Au crépuscule, je sens certains
chemins se resserrer autour de moi, je sens s’allonger vers moi certains
tentacules. Ce qui me menace surtout, c’est ce qualificatif d’aristocrate
polonais, qui plus est, émigré ; à partir de là, il n’est pas difficile de
faire de moi un « antisémite » et même un « fasciste », et
du fasciste à l’hitlérien, il n’y a qu’un pas. Ainsi, le critique juif
allemand, Hans Meyer, qui m’a consacré un chapitre dans son livre Ansichten,
a déclaré de but en blanc au cours d’une réunion du jury de Formentor que
j’étais antisémite. Cela ne lui pour lui l’ombre d’un doute et d’ailleurs, le
livre que j’écris actuellement regorge selon lui d’attaques contre les juifs.

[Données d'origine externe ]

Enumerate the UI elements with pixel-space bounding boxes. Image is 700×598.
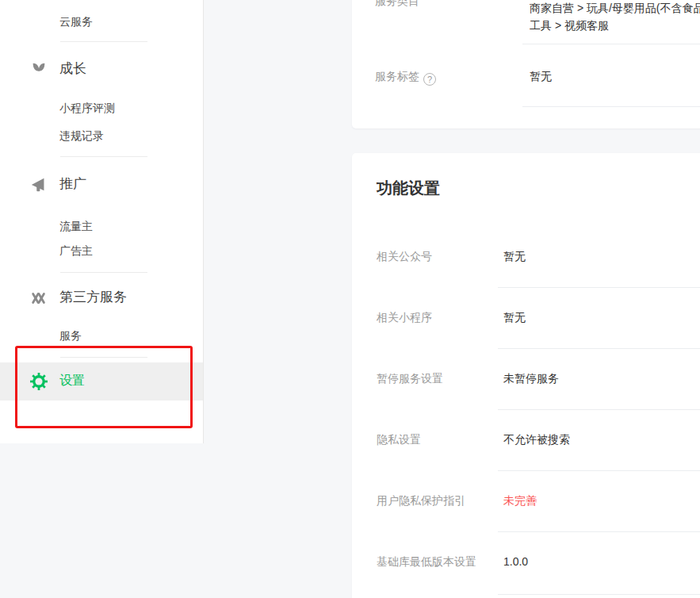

Qui lui a fourni cette information bienveillante ? Cette déclaration est
d’autant plus étrange qu’il commente mon Journal dans son livre et que
le long passage consacré aux Juifs et qui précise ma position, des plus
bienveillantes à leur égard (dans les cafés varsoviens, on me surnommait le roi
des Juifs n’a tout de même pas pu échapper à son attention. Me défendre ?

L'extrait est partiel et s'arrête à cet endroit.